3.1.1. Chronic Kidney Disease Dataset

The CKD dataset was collected from the hospital over a period of nearly two months and can be used to predict CKD through a set of 24 feature properties, including age and 23 physiological measurements, and 1 class label (ckd, notckd). Of the 25 attributes, 11 are continuous numeric, and 14 are nominal class attributes. There are 400 observations in the dataset. The response variable is a binary indicator for CKD. The predictor variables that have continuous values are discretized to categorical values. This dataset is available through the UCI machine learning repository [47] and is summarized in Table 1.

3.1.2. Dermatology Dataset

The dermatology dataset was collected to classify erythemato-squamous diseases among six possible disease types. Such differential diagnosis of erythemato-squamous diseases has been a challenge in dermatology. Firstly, these diseases all share the clinical features of erythema and scaling, with very few differences. The diseases in this group are psoriasis, seborrheic dermatitis, lichen planus, pityriasis rosea, chronic dermatitis and pityriasis rubra pilaris. In addition, some patients can be diagnosed by these clinical features alone; however, a biopsy is usually necessary for a correct and definite diagnosis. Furthermore, the difficulty for differential diagnosis is that disease may show the histopathological features of another disease at the beginning stage and may have different features in later stages. There are 366 instances in the dataset and a set of 34 attributes, 33 of which are numeric and 1 of which is nominal. This dataset is available through the UCI machine learning repository [47], and is summarized in Table 2.

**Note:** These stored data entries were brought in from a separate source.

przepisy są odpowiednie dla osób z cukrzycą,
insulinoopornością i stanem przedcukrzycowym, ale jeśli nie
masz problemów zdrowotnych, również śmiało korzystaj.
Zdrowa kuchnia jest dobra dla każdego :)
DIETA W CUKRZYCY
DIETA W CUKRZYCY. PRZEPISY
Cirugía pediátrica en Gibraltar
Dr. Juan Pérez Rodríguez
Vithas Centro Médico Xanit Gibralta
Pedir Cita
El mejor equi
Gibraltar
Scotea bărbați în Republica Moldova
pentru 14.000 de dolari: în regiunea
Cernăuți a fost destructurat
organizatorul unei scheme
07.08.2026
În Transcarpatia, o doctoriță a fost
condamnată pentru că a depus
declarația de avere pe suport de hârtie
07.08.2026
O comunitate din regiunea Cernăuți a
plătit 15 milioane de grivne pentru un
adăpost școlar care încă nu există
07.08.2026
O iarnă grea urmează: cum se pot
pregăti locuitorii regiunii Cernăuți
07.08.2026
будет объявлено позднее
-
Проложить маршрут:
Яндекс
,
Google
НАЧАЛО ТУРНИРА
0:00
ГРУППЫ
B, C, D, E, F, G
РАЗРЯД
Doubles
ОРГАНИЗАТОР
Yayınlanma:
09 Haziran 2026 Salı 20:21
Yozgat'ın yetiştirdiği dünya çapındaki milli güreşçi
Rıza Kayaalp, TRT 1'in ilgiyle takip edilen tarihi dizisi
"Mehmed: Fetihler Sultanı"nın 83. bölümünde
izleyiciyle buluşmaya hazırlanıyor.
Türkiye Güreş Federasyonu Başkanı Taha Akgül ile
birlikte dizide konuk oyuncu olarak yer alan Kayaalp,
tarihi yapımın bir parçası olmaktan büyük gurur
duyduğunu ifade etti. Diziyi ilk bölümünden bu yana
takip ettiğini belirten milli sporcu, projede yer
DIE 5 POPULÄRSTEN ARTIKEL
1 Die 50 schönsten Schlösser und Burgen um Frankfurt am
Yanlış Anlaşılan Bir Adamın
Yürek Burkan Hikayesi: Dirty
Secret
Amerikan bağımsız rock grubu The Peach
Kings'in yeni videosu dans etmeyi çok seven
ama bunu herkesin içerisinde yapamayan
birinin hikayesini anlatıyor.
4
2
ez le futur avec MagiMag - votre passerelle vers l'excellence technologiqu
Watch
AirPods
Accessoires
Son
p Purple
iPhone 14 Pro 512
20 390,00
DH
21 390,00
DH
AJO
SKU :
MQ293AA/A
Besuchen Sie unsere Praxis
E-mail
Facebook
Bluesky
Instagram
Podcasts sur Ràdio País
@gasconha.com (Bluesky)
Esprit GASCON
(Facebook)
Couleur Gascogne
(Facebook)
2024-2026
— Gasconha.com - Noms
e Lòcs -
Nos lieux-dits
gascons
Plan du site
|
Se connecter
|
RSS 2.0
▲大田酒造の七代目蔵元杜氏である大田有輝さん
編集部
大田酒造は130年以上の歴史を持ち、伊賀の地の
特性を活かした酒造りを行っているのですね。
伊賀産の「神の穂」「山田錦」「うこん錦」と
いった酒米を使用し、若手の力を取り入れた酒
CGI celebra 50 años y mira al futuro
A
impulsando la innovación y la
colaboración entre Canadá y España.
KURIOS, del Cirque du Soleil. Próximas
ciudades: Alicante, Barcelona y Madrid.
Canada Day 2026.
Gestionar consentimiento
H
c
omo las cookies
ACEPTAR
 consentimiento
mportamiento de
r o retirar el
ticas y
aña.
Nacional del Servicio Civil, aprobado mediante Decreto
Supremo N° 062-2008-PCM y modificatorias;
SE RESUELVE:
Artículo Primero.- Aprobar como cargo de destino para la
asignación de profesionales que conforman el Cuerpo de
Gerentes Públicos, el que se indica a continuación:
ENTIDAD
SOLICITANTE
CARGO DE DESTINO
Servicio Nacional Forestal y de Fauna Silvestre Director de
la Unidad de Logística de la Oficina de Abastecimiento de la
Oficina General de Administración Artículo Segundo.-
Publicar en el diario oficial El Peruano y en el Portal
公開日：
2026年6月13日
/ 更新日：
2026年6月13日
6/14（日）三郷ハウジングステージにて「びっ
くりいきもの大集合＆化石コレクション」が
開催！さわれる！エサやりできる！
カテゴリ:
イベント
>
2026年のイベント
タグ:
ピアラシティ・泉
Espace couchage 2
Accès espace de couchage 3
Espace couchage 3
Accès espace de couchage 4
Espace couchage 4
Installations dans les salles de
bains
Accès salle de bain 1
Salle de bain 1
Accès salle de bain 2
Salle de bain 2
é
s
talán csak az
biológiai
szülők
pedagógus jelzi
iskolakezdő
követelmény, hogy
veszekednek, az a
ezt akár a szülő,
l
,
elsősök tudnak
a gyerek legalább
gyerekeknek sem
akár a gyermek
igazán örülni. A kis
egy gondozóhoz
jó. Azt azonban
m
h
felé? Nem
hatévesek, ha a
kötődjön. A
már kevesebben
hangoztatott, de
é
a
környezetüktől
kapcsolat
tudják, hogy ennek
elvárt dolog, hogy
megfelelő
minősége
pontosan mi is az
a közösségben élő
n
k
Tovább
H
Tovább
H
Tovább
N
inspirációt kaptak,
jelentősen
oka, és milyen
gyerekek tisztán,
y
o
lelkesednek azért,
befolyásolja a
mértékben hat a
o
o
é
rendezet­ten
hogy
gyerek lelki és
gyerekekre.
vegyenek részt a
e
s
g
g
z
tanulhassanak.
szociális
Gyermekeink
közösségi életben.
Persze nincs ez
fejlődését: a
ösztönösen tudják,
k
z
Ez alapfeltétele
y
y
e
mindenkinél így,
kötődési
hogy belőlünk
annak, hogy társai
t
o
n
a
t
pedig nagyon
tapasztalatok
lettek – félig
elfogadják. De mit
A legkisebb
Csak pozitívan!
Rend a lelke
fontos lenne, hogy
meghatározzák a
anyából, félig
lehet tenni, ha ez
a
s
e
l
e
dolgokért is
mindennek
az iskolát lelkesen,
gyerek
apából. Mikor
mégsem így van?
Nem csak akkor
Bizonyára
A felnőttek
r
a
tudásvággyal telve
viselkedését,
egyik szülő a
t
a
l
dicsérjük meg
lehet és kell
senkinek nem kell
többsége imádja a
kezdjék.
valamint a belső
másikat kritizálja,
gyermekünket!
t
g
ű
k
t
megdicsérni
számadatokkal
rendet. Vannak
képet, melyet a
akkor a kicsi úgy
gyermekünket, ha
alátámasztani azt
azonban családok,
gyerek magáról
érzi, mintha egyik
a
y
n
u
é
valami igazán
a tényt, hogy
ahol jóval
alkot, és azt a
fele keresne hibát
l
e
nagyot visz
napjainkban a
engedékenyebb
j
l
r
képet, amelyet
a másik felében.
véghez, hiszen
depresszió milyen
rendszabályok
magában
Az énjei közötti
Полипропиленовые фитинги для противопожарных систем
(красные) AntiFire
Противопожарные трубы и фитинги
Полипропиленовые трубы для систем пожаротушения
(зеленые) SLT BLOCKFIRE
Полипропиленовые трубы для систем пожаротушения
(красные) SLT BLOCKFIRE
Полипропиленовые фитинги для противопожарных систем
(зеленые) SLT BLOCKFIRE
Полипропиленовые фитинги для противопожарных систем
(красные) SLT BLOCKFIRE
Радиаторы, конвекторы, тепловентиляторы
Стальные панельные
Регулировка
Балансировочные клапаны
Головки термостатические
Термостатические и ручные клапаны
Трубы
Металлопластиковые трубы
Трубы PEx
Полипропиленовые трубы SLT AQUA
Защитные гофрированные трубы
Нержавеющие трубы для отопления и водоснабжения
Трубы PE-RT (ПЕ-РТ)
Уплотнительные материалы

3.2. Classification Methods

Each of the two datasets used for prediction and classification requires recasting a supervised learning task as unsupervised learning problem. The purpose is, not only to compare the performance of the various classification methods, but also to evaluate the CF-based recommender system, whether it can be appropriate for clinic data imputation and classification. We focused on the contrast recommender system, based on SVMs [48], RFs [49], LR [50], and MLP [51]. The models of RBM, DRBM, and user-based CF were implemented, based on a deep learning framework, named TensorFlow [52].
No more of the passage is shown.